Жажду они ощутили только на второй день, но если про голод хоть на время можно было забыть, то жажда впилась в них мертвой хваткой. Не так удивительно, что они не сразу ощутили ее в холодном и сыром лесу, зато когда ощутили, враз пожалели, что не захватили из города хотя бы фляги с обеззараженной водой.

Жажда… Сперва Гензель пытался себя уверить, что это просто во рту от страха пересохло, отгоняя от себя навязчивую мысль. Но вскоре это перестало помогать. А еще через несколько часов хода – утомительного, выматывающего, опасного – пришлось признать, что дело тут вовсе не в страхе.

Гензель уже и забыл, что на свете существует такая отвратительная штука, как жажда. Не обычная, ватными шариками обкладывающая язык, которая мгновенно пройдет, стоит лишь сделать глоток-другой чистой воды или витаминной смеси. А другая, настоящая, которая, оказывается, была ему прежде незнакома. Эта жажда высушивала слизистую рта и язык с хладнокровием термического излучателя, обрабатывающего лабораторные образцы. Во рту сделалось так сухо, что беспокойно ерзающий язык, сам сухой, как столетняя коряга, грозил вот-вот порезать нёбо.

Водицы бы… Гензель машинально стал приглядываться к лесу, пытаясь сообразить, как бы утолить жажду. Плоды Ярнвида он исключил сразу. Они росли в великом многообразии, и, кажется, за все время, что они с Гретель шли, им не попалось ни одного одинакового, все были по-своему уникальны, как бородавки на старушечьем лице. Большие, малые, выпуклые, вытянутые, суховатые или сочащиеся соком – все они были так или иначе ядовиты, иначе и быть не могло. Ядовитые деревья никогда не родят нормального плода. Об этом Гретель предупредила его еще утром, когда они только тронулись в путь:

– Ты, братец, только не вздумай ничего с ветки сорвать. – Она серьезно взглянула на него, сверкнув своими серо-прозрачными глазами. – Тут все, чего ни коснешься, яд и отрава! Даже если выглядит как наливное яблочко из сада. Не касайся их и в рот не клади!

– Научил пастух епископа молиться, – буркнул Гензель недовольно. – Тоже мне большая наука. Это и так каждому ребенку давно известно.

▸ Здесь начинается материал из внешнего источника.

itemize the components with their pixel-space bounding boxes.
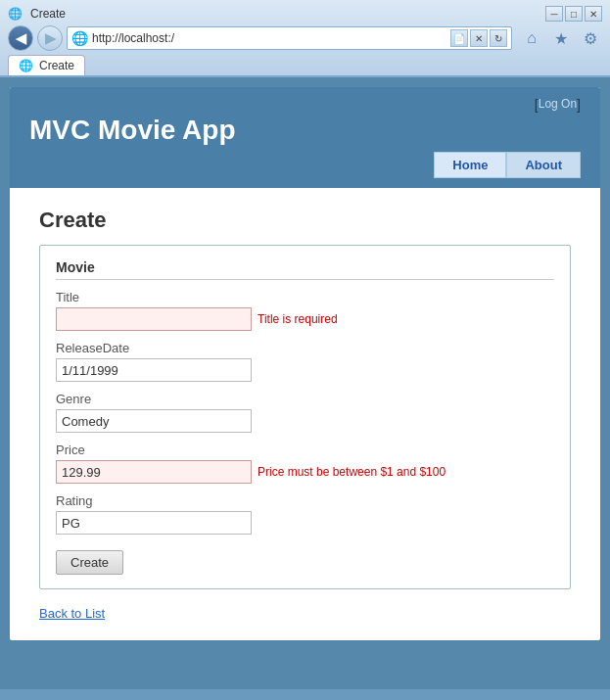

– Это геномагия, – терпеливо сказала Гретель. – Даже то, что на вид словно обычное яблоко, внутри совсем не яблоко. В этом гадком лесу нет ничего съедобного, помни это, братец. Ничто здесь не совместимо с нашим метаболизмом.

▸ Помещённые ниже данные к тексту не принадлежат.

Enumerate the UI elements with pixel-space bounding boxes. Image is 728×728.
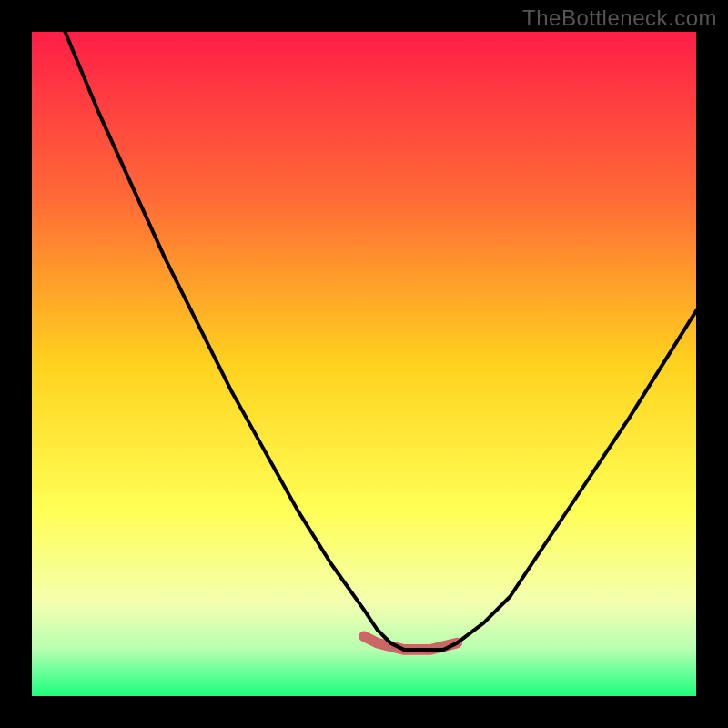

Гензель не знал, что такое «метаболизм», но уточнять и не требовалось. Не дурак небось.

– Сам знаю! – отрезал он. Не хватало еще советов десятилетней пигалицы.

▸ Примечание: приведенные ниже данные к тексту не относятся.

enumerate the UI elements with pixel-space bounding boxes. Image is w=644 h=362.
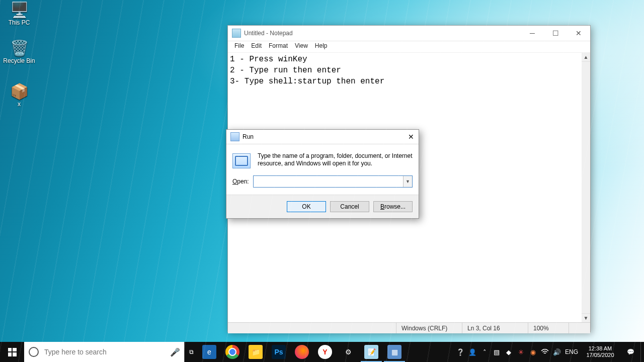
- notepad-scrollbar[interactable]: ▲ ▼: [582, 53, 590, 322]
- system-tray: ❔ 👤 ˄ ▧ ◆ ✳ ◉ 🔊 ENG 12:38 AM 17/05/2020 …: [454, 342, 644, 362]
- run-body: Type the name of a program, folder, docu…: [226, 144, 419, 172]
- tray-date: 17/05/2020: [582, 352, 618, 358]
- scroll-down-icon[interactable]: ▼: [582, 313, 590, 322]
- taskbar-yandex[interactable]: Y: [313, 342, 337, 362]
- recycle-bin-icon: 🗑️: [0, 40, 38, 56]
- tray-time: 12:38 AM: [582, 345, 618, 352]
- taskbar-explorer[interactable]: 📁: [244, 342, 267, 362]
- browse-button[interactable]: Browse...: [373, 201, 413, 212]
- run-dialog: Run ✕ Type the name of a program, folder…: [226, 129, 419, 219]
- desktop: 🖥️ This PC 🗑️ Recycle Bin 📦 x Untitled -…: [0, 0, 644, 362]
- menu-view[interactable]: View: [291, 42, 311, 52]
- search-input[interactable]: [43, 347, 166, 356]
- tray-chevron-up-icon[interactable]: ˄: [478, 342, 491, 362]
- taskbar: 🎤 ⧉ e 📁 Ps Y ⚙ 📝 ▦ ❔ 👤 ˄ ▧ ◆ ✳ ◉ 🔊 ENG: [0, 342, 644, 362]
- run-description: Type the name of a program, folder, docu…: [258, 152, 413, 168]
- status-resize-grip[interactable]: [569, 323, 590, 333]
- open-combobox[interactable]: ▼: [253, 175, 413, 188]
- desktop-icon-this-pc[interactable]: 🖥️ This PC: [0, 2, 38, 26]
- tray-clock[interactable]: 12:38 AM 17/05/2020: [580, 345, 620, 358]
- menu-edit[interactable]: Edit: [248, 42, 265, 52]
- notepad-icon: [232, 29, 241, 38]
- run-large-icon: [232, 153, 251, 168]
- run-title: Run: [243, 133, 404, 140]
- run-button-row: OK Cancel Browse...: [226, 195, 419, 218]
- notepad-window: Untitled - Notepad ─ ☐ ✕ File Edit Forma…: [227, 25, 591, 332]
- file-icon: 📦: [0, 83, 38, 100]
- scroll-up-icon[interactable]: ▲: [582, 53, 590, 62]
- show-desktop-button[interactable]: [640, 342, 644, 362]
- chevron-down-icon[interactable]: ▼: [403, 176, 412, 187]
- notepad-body: 1 - Press winKey 2 - Type run then enter…: [228, 53, 590, 322]
- desktop-icon-label: This PC: [0, 19, 38, 26]
- windows-logo-icon: [8, 348, 17, 356]
- tray-app-icon[interactable]: ◆: [503, 342, 515, 362]
- tray-volume-icon[interactable]: 🔊: [551, 342, 563, 362]
- notepad-text[interactable]: 1 - Press winKey 2 - Type run then enter…: [228, 53, 581, 322]
- taskbar-firefox[interactable]: [290, 342, 313, 362]
- menu-help[interactable]: Help: [311, 42, 331, 52]
- desktop-icon-label: x: [0, 101, 38, 108]
- desktop-icon-label: Recycle Bin: [0, 57, 38, 64]
- cancel-button[interactable]: Cancel: [330, 201, 369, 212]
- tray-help-icon[interactable]: ❔: [454, 342, 466, 362]
- taskbar-photoshop[interactable]: Ps: [267, 342, 290, 362]
- minimize-button[interactable]: ─: [521, 26, 544, 41]
- open-label: Open:: [232, 178, 249, 185]
- notepad-menubar: File Edit Format View Help: [228, 41, 590, 53]
- taskbar-run[interactable]: ▦: [383, 342, 406, 362]
- tray-app-icon[interactable]: ✳: [515, 342, 527, 362]
- cortana-icon[interactable]: [24, 347, 43, 357]
- this-pc-icon: 🖥️: [0, 2, 38, 18]
- taskbar-settings[interactable]: ⚙: [337, 342, 360, 362]
- microphone-icon[interactable]: 🎤: [166, 347, 184, 357]
- ok-button[interactable]: OK: [287, 201, 326, 212]
- tray-app-icon[interactable]: ◉: [527, 342, 539, 362]
- action-center-icon[interactable]: 💬: [620, 348, 640, 355]
- desktop-icon-x[interactable]: 📦 x: [0, 83, 38, 108]
- menu-file[interactable]: File: [231, 42, 248, 52]
- run-open-row: Open: ▼: [226, 172, 419, 195]
- open-input[interactable]: [254, 176, 403, 187]
- tray-app-icon[interactable]: ▧: [491, 342, 503, 362]
- taskbar-search[interactable]: 🎤: [24, 342, 185, 362]
- notepad-statusbar: Windows (CRLF) Ln 3, Col 16 100%: [228, 322, 590, 333]
- taskbar-apps: e 📁 Ps Y ⚙ 📝 ▦: [198, 342, 406, 362]
- close-button[interactable]: ✕: [404, 130, 419, 144]
- status-encoding: Windows (CRLF): [396, 323, 462, 333]
- desktop-icon-recycle-bin[interactable]: 🗑️ Recycle Bin: [0, 40, 38, 64]
- tray-language[interactable]: ENG: [563, 342, 580, 362]
- taskbar-edge[interactable]: e: [198, 342, 221, 362]
- run-titlebar[interactable]: Run ✕: [226, 130, 419, 144]
- start-button[interactable]: [0, 342, 24, 362]
- status-position: Ln 3, Col 16: [462, 323, 528, 333]
- maximize-button[interactable]: ☐: [544, 26, 567, 41]
- tray-wifi-icon[interactable]: [539, 342, 551, 362]
- notepad-title: Untitled - Notepad: [244, 30, 521, 37]
- notepad-titlebar[interactable]: Untitled - Notepad ─ ☐ ✕: [228, 26, 590, 41]
- run-icon: [230, 132, 239, 141]
- close-button[interactable]: ✕: [567, 26, 590, 41]
- tray-people-icon[interactable]: 👤: [466, 342, 478, 362]
- status-zoom: 100%: [528, 323, 569, 333]
- taskbar-chrome[interactable]: [221, 342, 244, 362]
- task-view-button[interactable]: ⧉: [185, 342, 198, 362]
- menu-format[interactable]: Format: [265, 42, 291, 52]
- taskbar-notepad[interactable]: 📝: [360, 342, 383, 362]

Тогда, утром, он еще не ощущал этой ужасной жажды, и предупреждение Гретель казалось ему пустым и излишним. Только круглый дурак осмелится съесть что-то в Железном лесу. Это то же самое, что напиться из родника, бьющего на чумном кладбище!

Но сейчас, когда жажда скручивала его своими щупальцами, а язык вместо слюны оказался покрыт слоем густой зловонной слизи, Гензель поймал себя на том, что вглядывается в попадающиеся на пути фрукты.

Они были уродливы, это верно. Какие-то толстобокие несимметричные кабачки с выпирающими то ли шипами, то ли листьями покачивались вровень с глазами, назойливо тычась в лицо. Кожистые и морщинистые изюмины, каждая – с кулак отца размером, гроздями свисали с кривых и немощных веток. Под сумрачной кроной леса то здесь, то там висели крошечные ярко-алые бусины, ну точно капли артериальной крови, повисшие в воздухе…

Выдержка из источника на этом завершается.